Dataset entries:
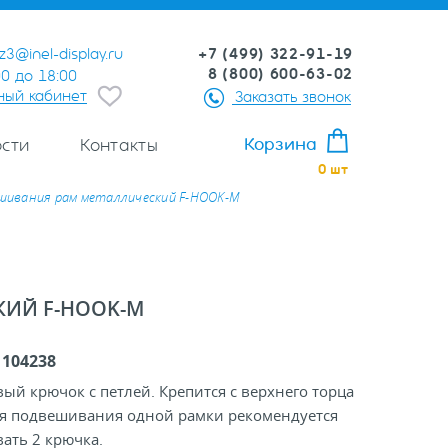
+7 (499) 322-91-19
z3@inel-display.ru
8 (800) 600-63-02
00 до 18:00
ный кабинет
Заказать звонок
Корзина
сти
Контакты
0
шт
шивания рам металлический F-HOOK-M
КИЙ F-HOOK-M
:
104238
ый крючок с петлей. Крепится с верхнего торца
ля подвешивания одной рамки рекомендуется
ать 2 крючка.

WHAT IS NEEDED: All lines with the string "HOOK" must be copied from the data.

SOLUTION FOR THIS PROBLEM:
шивания рам металлический F-HOOK-M
КИЙ F-HOOK-M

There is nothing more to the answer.